▶ WHAT IS BEING ASKED: Please write out every record exactly, but keep any images out of it.

Segment Start: INFORMATION SHOWN

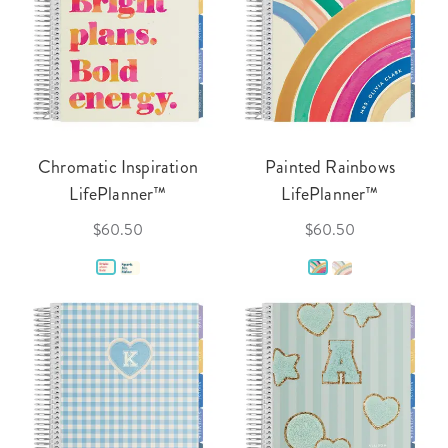
Chromatic Inspiration
Painted Rainbows
LifePlanner™
LifePlanner™
$60.50
$60.50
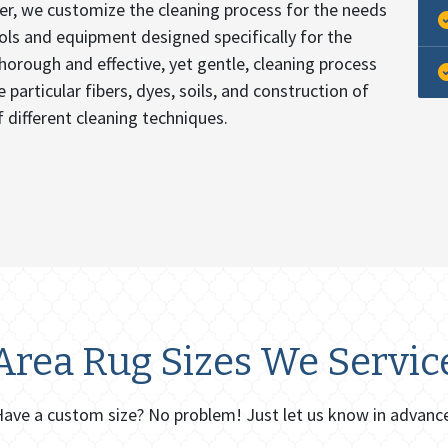
er, we customize the cleaning process for the needs
ools and equipment designed specifically for the
thorough and effective, yet gentle, cleaning process
 particular fibers, dyes, soils, and construction of
 different cleaning techniques.
Area Rug Sizes We Servic
ave a custom size? No problem! Just let us know in advanc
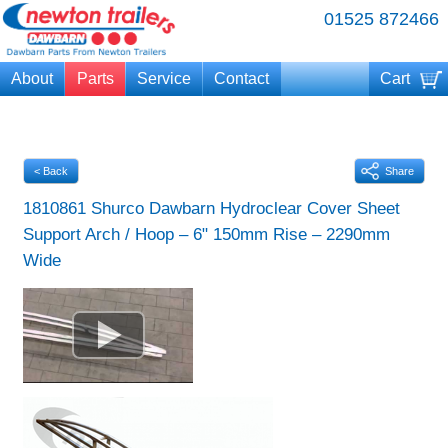
01525 872466
About
Parts
Service
Contact
Cart
Your cart is currently empty
< Back
Share
1810861 Shurco Dawbarn Hydroclear Cover Sheet
Support Arch / Hoop – 6" 150mm Rise – 2290mm
Wide


Segment End: INFORMATION SHOWN

▶ RESULT OF THE TASK:
Chromatic Inspiration
Painted Rainbows
LifePlanner™
LifePlanner™
$60.50
$60.50
er, we customize the cleaning process for the needs
ools and equipment designed specifically for the
thorough and effective, yet gentle, cleaning process
 particular fibers, dyes, soils, and construction of
 different cleaning techniques.
Area Rug Sizes We Servic
ave a custom size? No problem! Just let us know in advanc
01525 872466
About
Parts
Service
Contact
Cart
Your cart is currently empty
< Back
Share
1810861 Shurco Dawbarn Hydroclear Cover Sheet
Support Arch / Hoop – 6" 150mm Rise – 2290mm
Wide


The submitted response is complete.